ゆっくりした、ジョニ・バージョンをどうして薦めるのかというと、この曲はメロディーも秀逸だが、歌詞も示唆に富み重要で、歌詞カードで言葉をゆっくりした歌唱に合わせて追っていくと、結構頭に内容がストレートに入ってくるのである。
リフレインのパートで、
And the seasons they go round and round(そう、季節は巡り巡って過ぎ去る)
And the painted ponies go up and down(木馬もアップ・ダウンを繰り返しながら)
We're captive on the carousel of time(時の回転木馬に囚われたみたいに)
We can't return(元に戻ることはできない)
We can only look behind from where we came(今来た道から振り返れるだけ)
And go round and round and round(そう、巡り巡って過ぎ去る)
In the circle game (サークル・ゲームみたいに)
二番の歌詞のところで、
Sixteen springs and sixteen summers gone now(16回目の春と夏が過ぎ去り)
Cartwheels turn to car wheels thru the town(おもちゃのカートから街を通り抜ける自動車へと)
And they tell him,(みんなは彼に言う)
Take your time, it won't be long now(ゆっくり楽しみな、今の時はそれほど長くはないよ)
Till you drag your feet to slow the circles down(足を引きずらしてまで、時の歩みをスローダウンさせようとする迄のことさ)
三番の歌詞は、
So the years spin by and now the boy is twenty(時は過ぎ去り今や二十歳となる)
Though his dreams have lost some grandeur coming true(幾らかの夢は失うも、素晴らしきことも現実となる)
There'll be new dreams, maybe better dreams and plenty(新しい夢、多分より良きものでそして数多くあるだろう)
Before the last revolving year is through(大人になる最後の年を過ごす迄には)
人生にアップ・ダウンは付き物で色々な困難に直面することはあるだろうけれども、希望を持って人生のサークル・ゲームを続けようというメッセージなのか、そこに絶望という文字は未だ見あたらない。
それもそのはず、ジョニは当時27歳で、まだ人生の後半を展望できる年齢には達していなかった。
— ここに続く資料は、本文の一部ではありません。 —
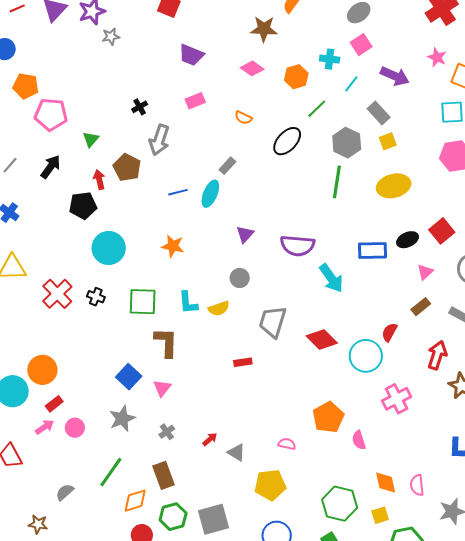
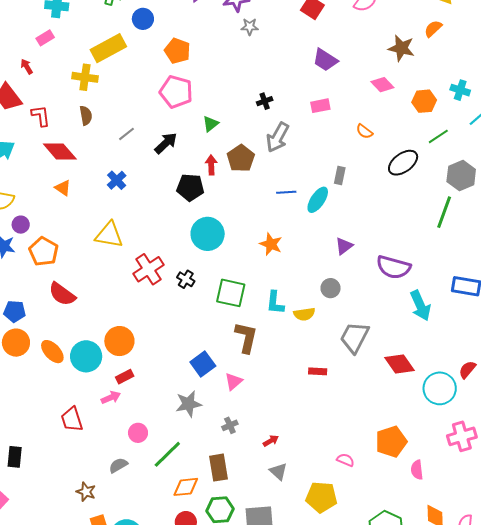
orange pentagon: (26, 86) -> (177, 51), moved
gray rectangle: (227, 166) -> (340, 176), turned -42
pink circle: (75, 428) -> (138, 433), moved
gray triangle: (236, 452) -> (278, 471), moved

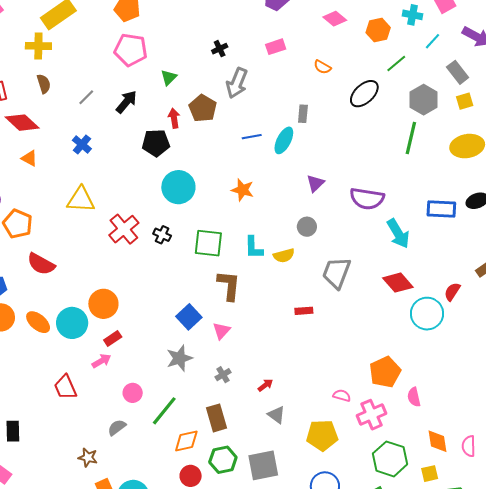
red diamond: (400, 364) -> (398, 283), moved
pink cross: (462, 436) -> (371, 415), moved

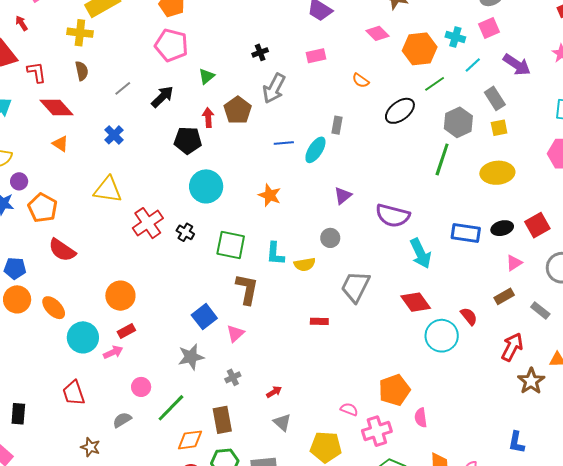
orange hexagon: (378, 30) -> (420, 49), size x1.4
red semicircle: (452, 292) -> (469, 316), turned 102
cyan circle: (72, 323) -> (83, 337), moved
red trapezoid: (65, 387) -> (74, 393), moved

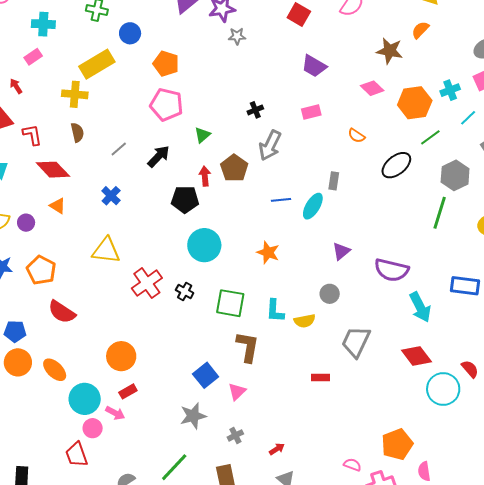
cyan cross: (455, 37) -> (450, 90), turned -36
purple circle: (19, 181) -> (26, 223), moved
pink arrow: (113, 352) -> (115, 413), turned 54
pink circle: (141, 387) -> (93, 428), moved

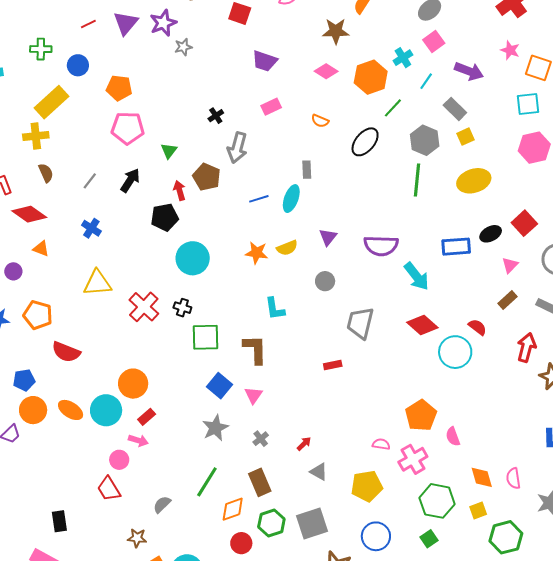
green square: (230, 303) -> (206, 337), moved
yellow semicircle: (305, 321) -> (287, 248), moved
cyan circle: (85, 399) -> (106, 410), moved

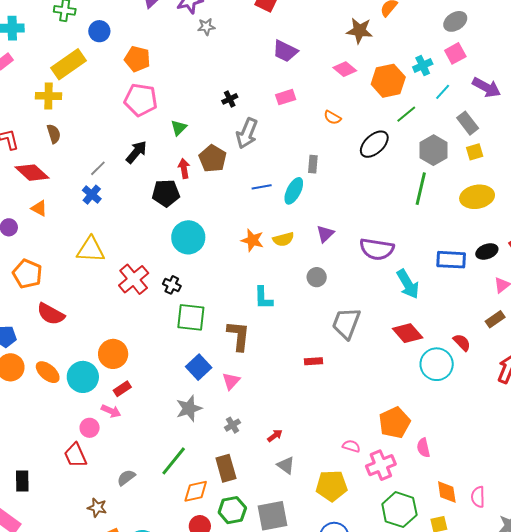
gray line: (90, 181) -> (98, 168), moved

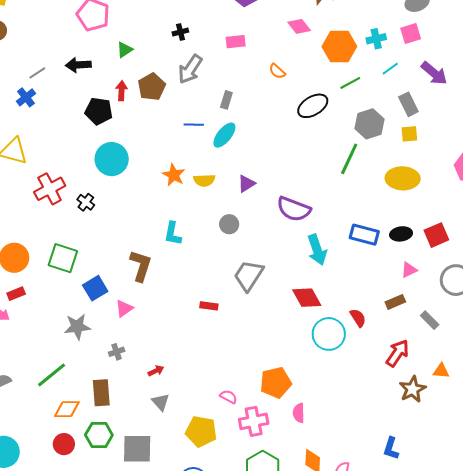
black arrow: (136, 152) -> (78, 65), turned -145
gray rectangle: (313, 164) -> (226, 100), moved
green square: (191, 317) -> (63, 258), moved

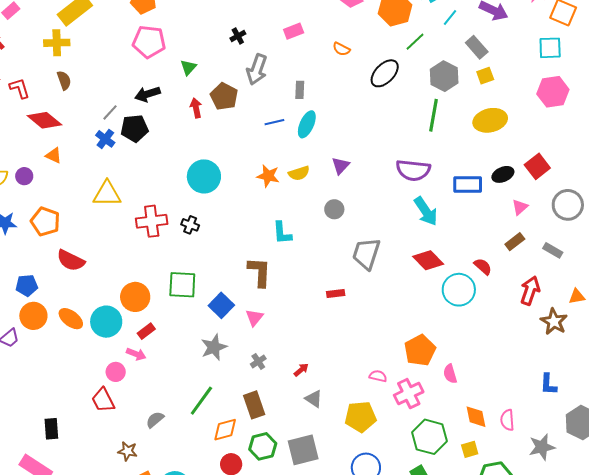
black pentagon: (99, 111) -> (134, 128), moved
red cross: (50, 189) -> (152, 221), turned 36
purple semicircle: (294, 209) -> (413, 170), moved

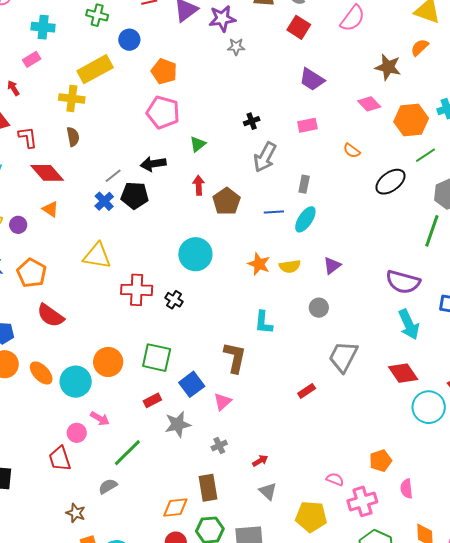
brown pentagon: (224, 96) -> (227, 201), moved
red rectangle: (336, 293) -> (307, 391), turned -36
red rectangle: (146, 331) -> (152, 400), moved
orange pentagon: (420, 350) -> (381, 461), size x0.7
green line: (201, 401) -> (127, 453), moved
もし出来るなら、今20歳を過ぎてから中高年に至るサークル・ゲームなるものを聴いてみたいものだ。
と! 不意にバック・グラウンドに“二人だけのメモリ~♪ どこかでもう一度~♪♪”とバンバンのヒット曲“いちご白書をもう一度”がしんみりと流れる。
助手:博士!さっきからなぜ遠くの景色をじっと眺めているのですか? 老眼防止のトレーニングですか? 遠くの緑生い茂る山並みを見ていると眼に良いと言いますからね~
博士:バッカモ~ン!
回転木馬の木馬がアップ・ダウンするがごとく、山あり谷ありだった遠い昔に思いを馳せておったのじゃよ。過去に戻ることは出来ずとも、あの時こうすればよかったなどと省りみて、これからに繋げる事は出来るかも知れん。
とは言え、山といっても小高い丘の上に登ったのが精一杯じゃったし、ほとんど谷底じゃった。
助手:なるほど、優雅なイメージの“LADIES OF THE CANYON”ではなく“おっさん達 OF THE CANYON”となんかむさ苦しい響きが伝わるような人生だったわけですね。